Sometimes your program doesn't work the way you intended, or you want to call attention to something wrong. You can use exceptions to do this.

For example, our height conversion function from earlier shouldn't really accept inches values above 12, but it does.

In [88]:
def convert_height(feet, inches=0):
    total_inches = 12 * feet + inches
    return total_inches * 2.54

In [89]:
feet = 4
inches = 16
convert_height(feet, inches)

162.56

We can throw an exception in the case where the number of inches is more than 12 -- this will alert the user into needing to convert their data into a better format.

In [90]:
def convert_height(feet, inches=0):
    if inches >= 12:
        raise ValueError("Inches should be less than 12.")
    total_inches = 12 * feet + inches
    return total_inches * 2.54

In [91]:
convert_height(5, 16)
convert_height(5, 6)

ValueError: Inches should be less than 12.
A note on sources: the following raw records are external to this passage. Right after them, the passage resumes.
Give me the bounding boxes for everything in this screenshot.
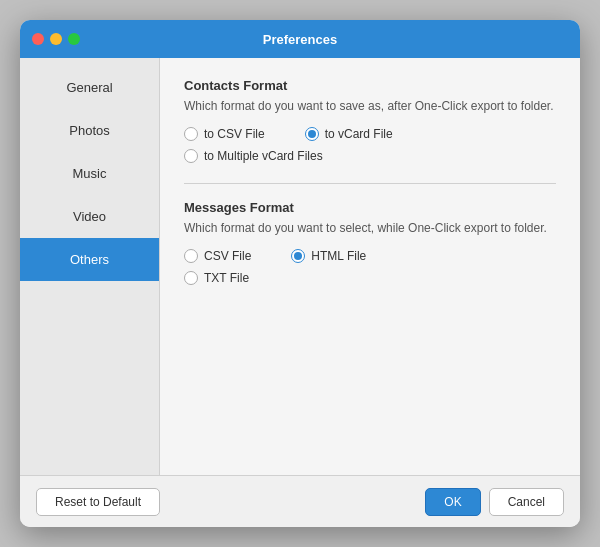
contacts-radio-group: to CSV File to vCard File to Multiple vC… — [184, 127, 556, 163]
messages-html-radio[interactable] — [291, 249, 305, 263]
messages-option-csv[interactable]: CSV File — [184, 249, 251, 263]
window-title: Preferences — [263, 32, 337, 47]
contacts-section: Contacts Format Which format do you want… — [184, 78, 556, 163]
contacts-multiple-vcard-radio[interactable] — [184, 149, 198, 163]
contacts-csv-label: to CSV File — [204, 127, 265, 141]
close-button[interactable] — [32, 33, 44, 45]
messages-csv-radio[interactable] — [184, 249, 198, 263]
messages-option-txt[interactable]: TXT File — [184, 271, 249, 285]
messages-radio-group: CSV File HTML File TXT File — [184, 249, 556, 285]
minimize-button[interactable] — [50, 33, 62, 45]
messages-option-html[interactable]: HTML File — [291, 249, 366, 263]
maximize-button[interactable] — [68, 33, 80, 45]
contacts-option-multiple-vcard[interactable]: to Multiple vCard Files — [184, 149, 323, 163]
sidebar-item-photos[interactable]: Photos — [20, 109, 159, 152]
messages-title: Messages Format — [184, 200, 556, 215]
contacts-desc: Which format do you want to save as, aft… — [184, 99, 556, 113]
messages-row-1: CSV File HTML File — [184, 249, 556, 263]
messages-txt-label: TXT File — [204, 271, 249, 285]
sidebar-item-general[interactable]: General — [20, 66, 159, 109]
main-content: Contacts Format Which format do you want… — [160, 58, 580, 475]
sidebar-item-others[interactable]: Others — [20, 238, 159, 281]
contacts-title: Contacts Format — [184, 78, 556, 93]
messages-row-2: TXT File — [184, 271, 556, 285]
titlebar: Preferences — [20, 20, 580, 58]
section-divider — [184, 183, 556, 184]
messages-desc: Which format do you want to select, whil… — [184, 221, 556, 235]
messages-html-label: HTML File — [311, 249, 366, 263]
contacts-option-csv[interactable]: to CSV File — [184, 127, 265, 141]
traffic-lights — [32, 33, 80, 45]
sidebar-item-music[interactable]: Music — [20, 152, 159, 195]
sidebar-item-video[interactable]: Video — [20, 195, 159, 238]
contacts-vcard-label: to vCard File — [325, 127, 393, 141]
cancel-button[interactable]: Cancel — [489, 488, 564, 516]
contacts-csv-radio[interactable] — [184, 127, 198, 141]
ok-button[interactable]: OK — [425, 488, 480, 516]
sidebar: General Photos Music Video Others — [20, 58, 160, 475]
contacts-multiple-vcard-label: to Multiple vCard Files — [204, 149, 323, 163]
footer: Reset to Default OK Cancel — [20, 475, 580, 527]
messages-section: Messages Format Which format do you want… — [184, 200, 556, 285]
content-area: General Photos Music Video Others Contac… — [20, 58, 580, 475]
footer-right: OK Cancel — [425, 488, 564, 516]
messages-csv-label: CSV File — [204, 249, 251, 263]
contacts-row-1: to CSV File to vCard File — [184, 127, 556, 141]
messages-txt-radio[interactable] — [184, 271, 198, 285]
reset-button[interactable]: Reset to Default — [36, 488, 160, 516]
contacts-vcard-radio[interactable] — [305, 127, 319, 141]
contacts-row-2: to Multiple vCard Files — [184, 149, 556, 163]
contacts-option-vcard[interactable]: to vCard File — [305, 127, 393, 141]
preferences-window: Preferences General Photos Music Video O… — [20, 20, 580, 527]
Exceptions will stop your code running, so the second line above wasn't even run. We can *catch* exceptions, if we expect them and know what to do with them:

You can see a list of all of the built-in exception types in the official Python documentation: https://docs.python.org/3/library/exceptions.html

In [92]:
try:
    convert_height(5, 16)
except ValueError:
    print("I shouldn't have done that")

I shouldn't have done that


### Exercises

1. As our function computes heights, it doesn't make sense for the values to be negative. Raise an exception if the given parameters are negative.
2. It may be possible to have a negative inches value. In other words, "5 feet, minus 2 inches" would mean the height of someone who is two inches shorter than 5 feet tall. Change the exception to only be raised if the total height is negative.


### Extended Exercises

Investigate using `type(my_variable)` to determine whether the user has entered a number of not. If they haven't entered a number, try convert it to a number using `float(my_varaible)`. If that fails, raise an Exception of an appropriate type.